This is due to the Consumer Debt Bond Bill passed by the legislature and signed by Gov. Tomblin that will simply mortgage this year's rate increase, caused by unrecovered coal costs, by having consumers pay for it over the next ten years, plus costs and interest.
Although AEP did not include the filing for "securitization" in their ENEC case (it will be a separate filing), they sure had plenty to say about it.
"As was the case several years ago, the Companies and their ratepayers are faced with a very large ENEC rate increase, given the existing ENEC under-recovery balance. The Companies judge that it would be burdensome for their customers to shoulder the entirety of that increase over the course of a single year under the traditional ENEC mechanism. They are therefore proposing two alternative approaches. The first, and the most advantageous for all concerned in the Companies’ estimation, is the use of a securitization mechanism whereby the ENEC under-recoveries involved in this case would be financed through the issuance of comparatively low-interest bonds.
Legislation authorizing the Commission to consider securitization was enacted by the West Virginia Legislature during its 2012 regular session and signed by the Governor on March 15, 2012. The Companies will be filing an application with the Commission pursuant to the new law and the Commission will decide whether to issue a financing order permitting the issuance of bonds for the recovery of the deferred ENEC balance. Under this approach, if the bonds are authorized and issued, the Companies do not think that there will need to be any ENEC rate increase in this case."
So, how much is AEP looking to collect and leave consumers paying the mortgage on for the next ten years? $391.8M.
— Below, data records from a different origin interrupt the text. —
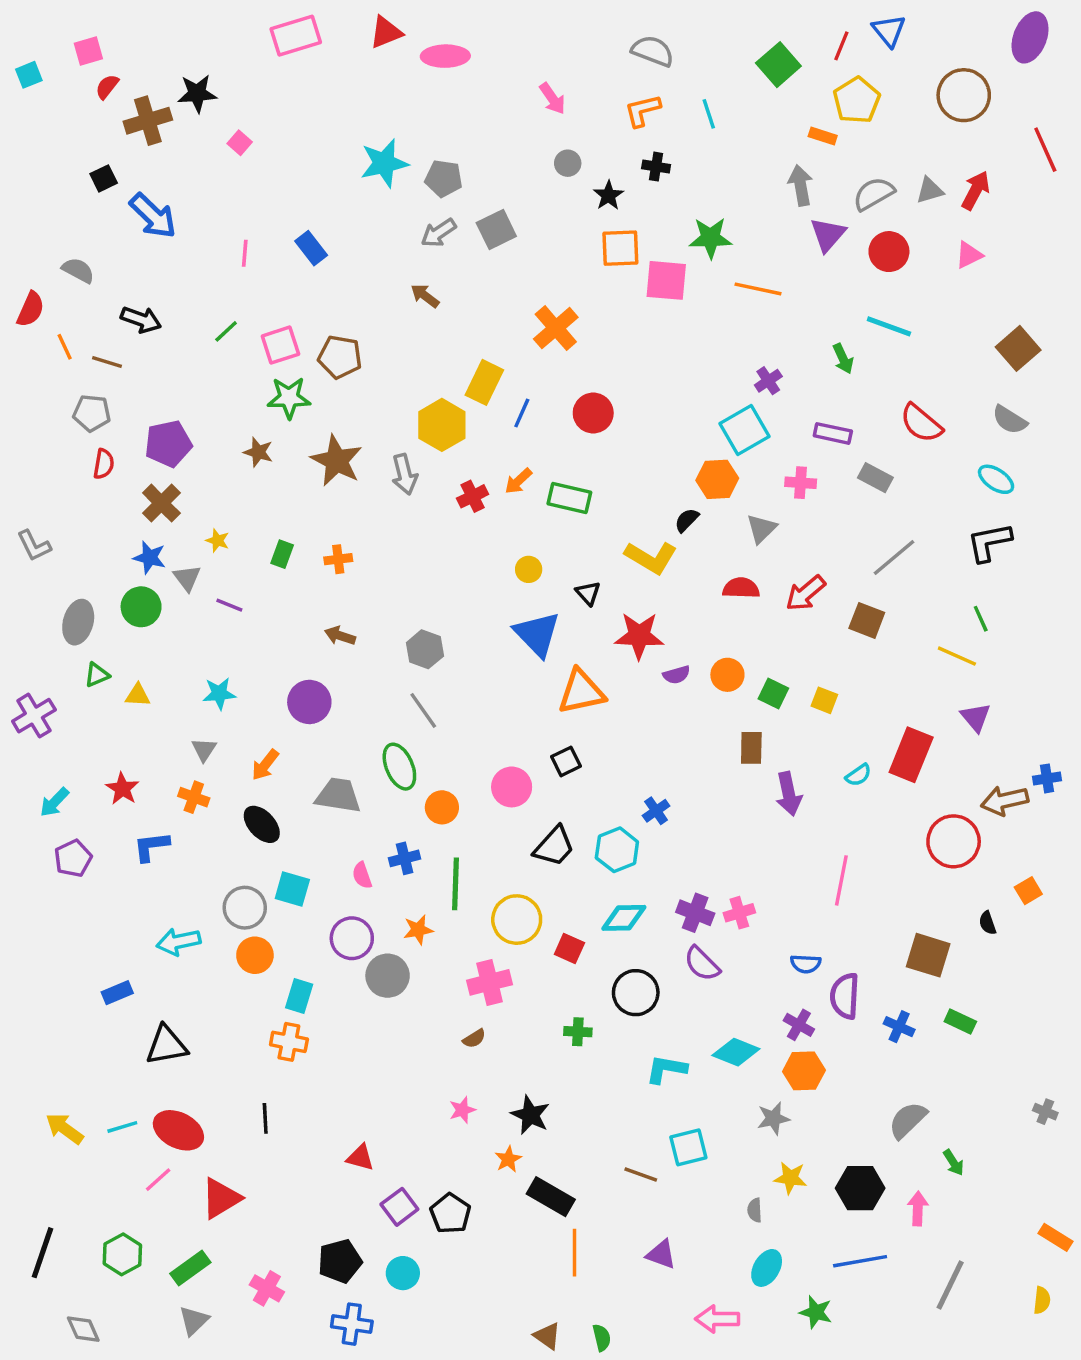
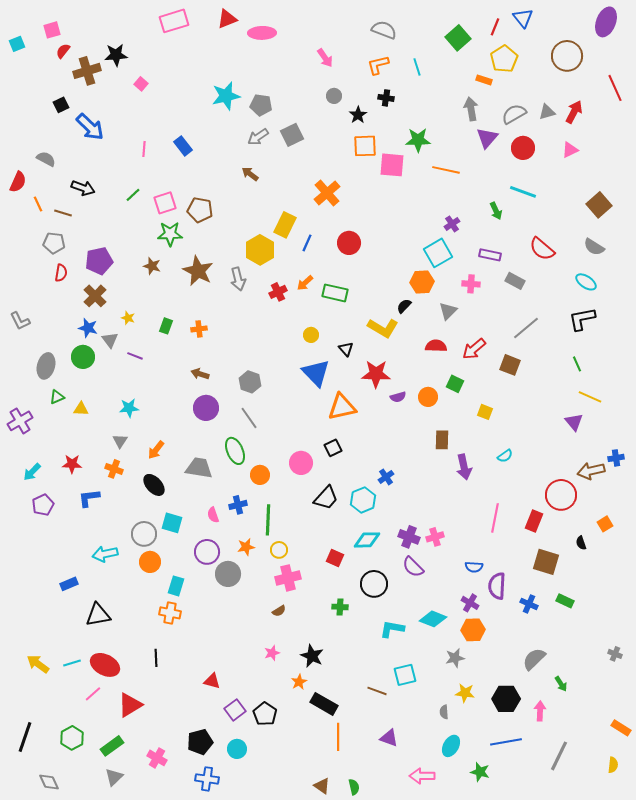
yellow line: (957, 656) -> (590, 397), moved
green square: (773, 693) -> (455, 384), moved
purple circle: (309, 702) -> (206, 408), moved
red rectangle: (911, 755) -> (534, 521), moved, size x0.7
red star: (122, 789) -> (72, 464), turned -30
yellow circle: (517, 920) -> (279, 550), moved, size x0.6

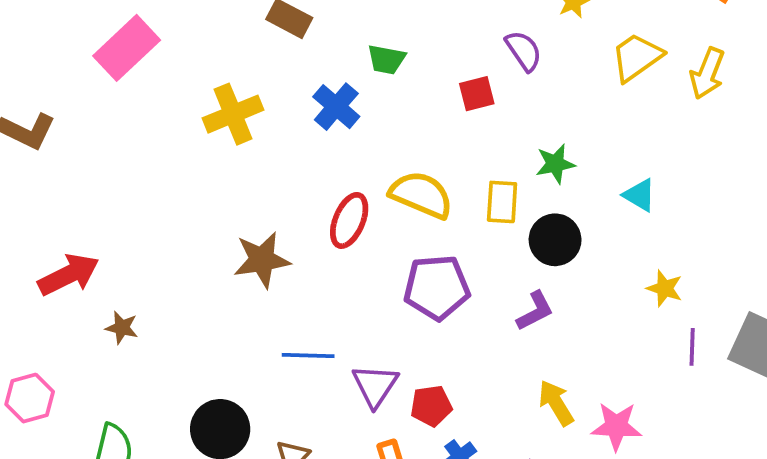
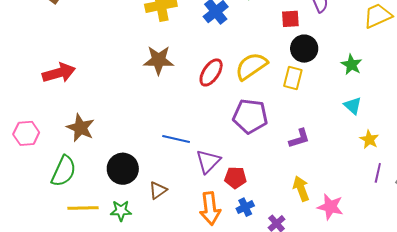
green star: (555, 164) -> (352, 65), moved, turned 30
yellow semicircle: (421, 195) -> (251, 66), turned -68
cyan triangle: (640, 195) -> (353, 106), moved
black circle: (555, 240) -> (304, 49), moved
brown star: (262, 260) -> (159, 60), moved
brown star: (122, 328) -> (81, 128), moved, size x1.6

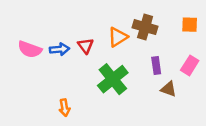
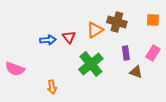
pink semicircle: (30, 49) -> (15, 69), moved

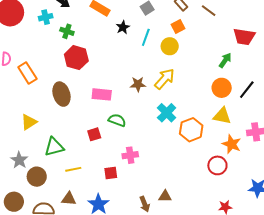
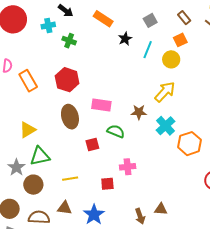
red hexagon: (76, 58) -> (67, 80), moved
brown star: (138, 84) -> (139, 112), moved
brown ellipse: (61, 94) -> (70, 117), moved
green triangle: (54, 147) -> (40, 156), moved

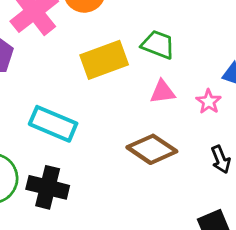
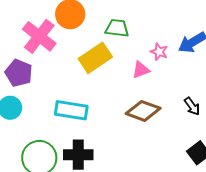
green trapezoid: (158, 45) -> (117, 28), moved
pink star: (209, 102) -> (159, 52), moved

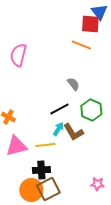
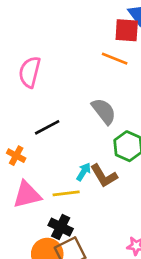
gray semicircle: (73, 84) -> (104, 111), size x1.5
black line: (59, 109) -> (47, 127), moved
black cross: (41, 170) -> (61, 227), turned 30

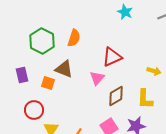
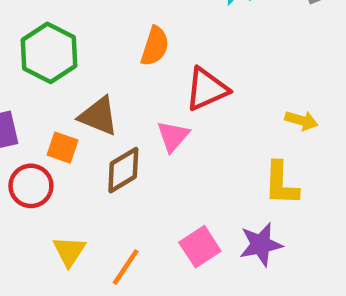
orange semicircle: (74, 38) -> (155, 46), moved
brown diamond: (116, 96) -> (123, 170), moved
red circle: (34, 110) -> (31, 186), moved

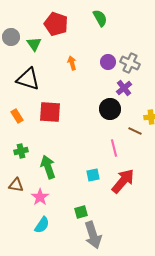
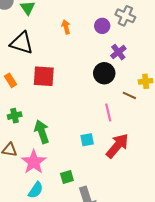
gray cross: (130, 63) -> (125, 16), moved
pink star: (40, 197) -> (34, 162), size x1.4
green square: (81, 212) -> (67, 177), moved

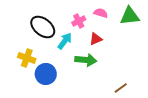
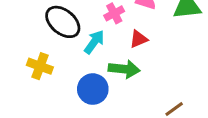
blue circle: (46, 74) -> (93, 89), moved

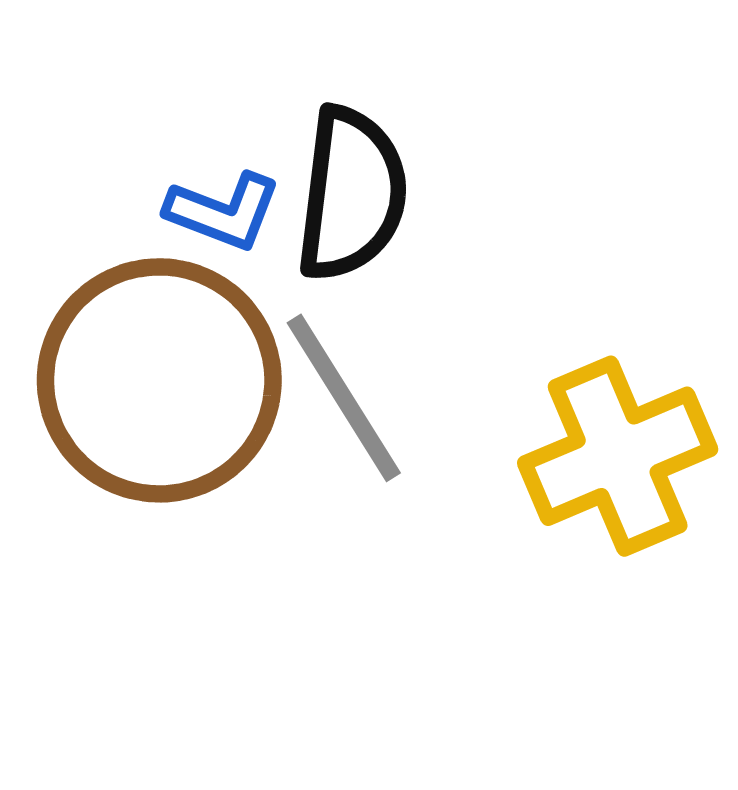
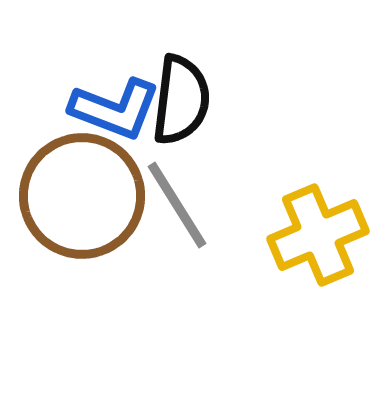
blue L-shape: (223, 211) -> (115, 109), size x1.5

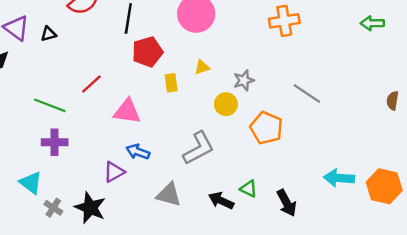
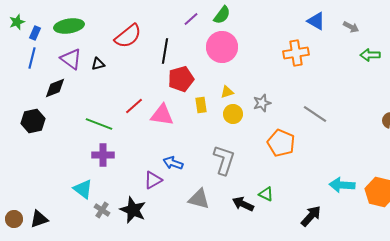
yellow circle: (226, 104) -> (233, 114), moved
pink triangle: (127, 111) -> (162, 115), moved
gray L-shape: (199, 148) -> (224, 160), turned -44
black arrow: (287, 203) -> (311, 216), moved, turned -110

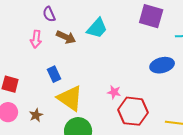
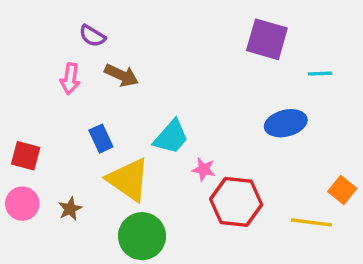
purple semicircle: (49, 14) -> (92, 36), turned -35
cyan trapezoid: (97, 28) -> (171, 137), moved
This includes previous under recovered coal costs of $329.4M, $25.8M of carrying charges on the under recovered balance, $22,695,371 of old debt for deferred Century Aluminum electricity costs, $4.2M of deferred "industrial customer credit," "bonus coal payments" and other deferrals -- in other words, they're cleaning house and throwing all old debt and deferrals into the bond that consumers end up financing. There is also a $23.4M under recovery for 2011 proposed to be tossed into the bond.
That $329.4M of old coal debt was supposed to be paid off over the past 3 years through previous rate increases. What excuse does AEP have for the outstanding balance still remaining?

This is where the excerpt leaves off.